Torture involves leading the victim to think they're going to die. As long as you're not explicit, however, and just let him think he is going to die, you're fine. But with waterboarding, their true reasoning is borne out. It doesn't matter if we make you think you're going die. We can fulfill the psychological definitions of torture all we want, as long as we don't burn you or cut you.

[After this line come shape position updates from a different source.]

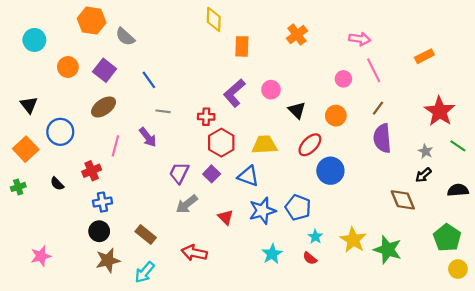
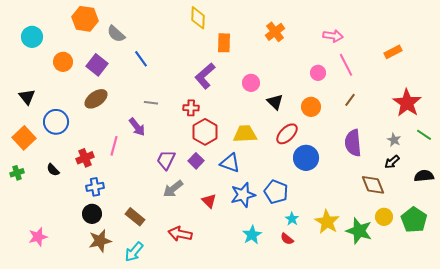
blue line: (149, 80) -> (141, 59), moved
purple L-shape: (234, 93) -> (205, 76), moved
purple semicircle: (382, 138) -> (353, 143), moved
pink line: (115, 146) -> (114, 146), moved
yellow circle: (458, 269) -> (384, 217), moved

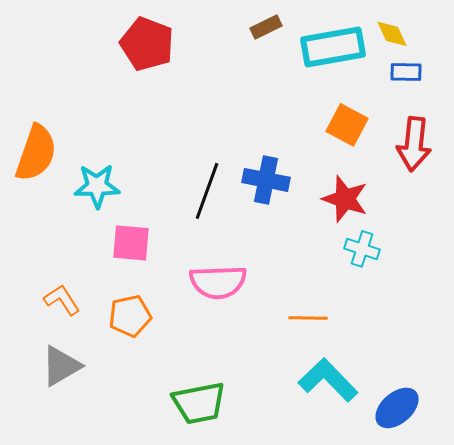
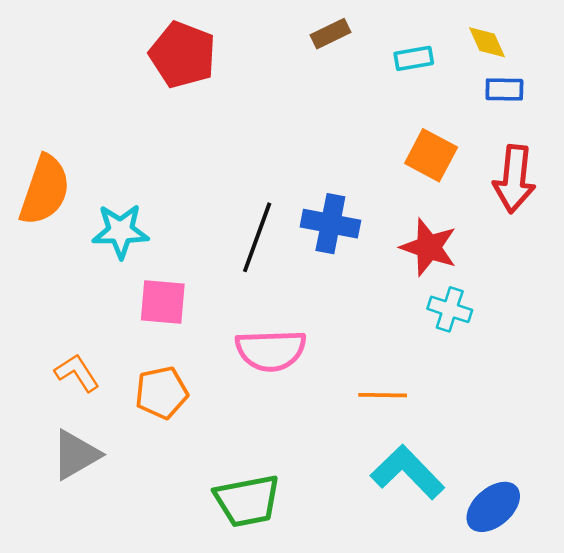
cyan rectangle: (333, 47) -> (414, 58), size x0.5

This is the final purpose of this memo is to enshrine this as the fundamental legal definition of no-torture. In the end, the darkness of this is that the "ticking time bomb" scenario is completely lacking. This behavior is legally justified by the United States in all situations overseas where we have "enemy combatants" in custody. Obama's decision today is laudable in how far-reaching it was, but his reasoning does nothing to refute this legal reasoning. First, he claims releasing these documents is justified because the facts contained in them are already public. If they hadn't been? If there were other acts performed by the United States contained within these documents would they have been redacted? Or would these never have been released? Would Panetta's logic, that the CIA would suffer a "loss of reputation" having been revealed as torturers, not jail time, not punishment, but a loss of reputation, would this have won out? Second, with the refusal to prosecute the war criminals involved, no matter how much we'd like to move on, doesn't Obama implicitly justify this legal reasoning? If we are left without recourse when laws are broken, isn't the argument that laws therefore weren't broken furthured? And worse, if that's possible, is the new Administration convinced of the seriousness of this legal reasoning? Have they decided not to prosecute because these acts might actually be considered legal? That they would only enshrine these despicable acts into law? There is a sickness in this memo, but it isn't limited here. Every time torture opponents resort to utilitarian reasoning, the "torture doesn't work" mantra, we vote again in favor of a torture that does work. We spur Defense Department research into advanced psychological torture techniques. We don't need to resort to morality here, only to point out that torture is wrong because it is done without due process, according to the whims of interrogators, according to their biases and gaps in their information. Repeatedly this document claims as its source of information the same men who are charged with the torture of the prisoner. They "do not believe", "are not aware of", "do not consider". Who are these men who will now go uncharged, who hide behind black marker, who are allow to decide whether their own victim is ready to accept their tortures?

Let them be, we're told, and I agree. These men asked for permission to torture, and in all likelihood would have stopped were they told that they would be prosecuted for any actions beyond the prescribed interrogation techniques. So let's not let them be. The ones on whom the responsibility for these war crimes rests, whose names sit in congressional registers and on the lists of former presidents and secretaries of defense.

5 comments:

Aaron said...
This comment has been removed by the author.
Aaron said...

I agree with everything you are saying, but why stop there? Let's do something about it, you've got a platform to lay out a real plan -
so, what do you want to do about it?

illllllllllllli said...

I don't know. I haven't got past the point of heartbroken and angry.

Aaron said...

We should start a punk band.

As much as I'd like to be cynical and sad about some of the decisions made by this administration this can't be one of them. I really don't think they're sanctioning torture, at least they are publicly admitting it happened and that it was torture. Baby steps.

Plus, I doubt our fine president (who I hear used to be a Somali pirate and is also related to Hitler) really wants to go up against the CIA right now.

illllllllllllli said...

Oh no, I'm not sad about the way the memos came out, or the promise not to prosecute, which is, from what I've heard, not true, they're going after some motherfuckers.

It just hurts to read that disgusting nazi logic and not know what to do.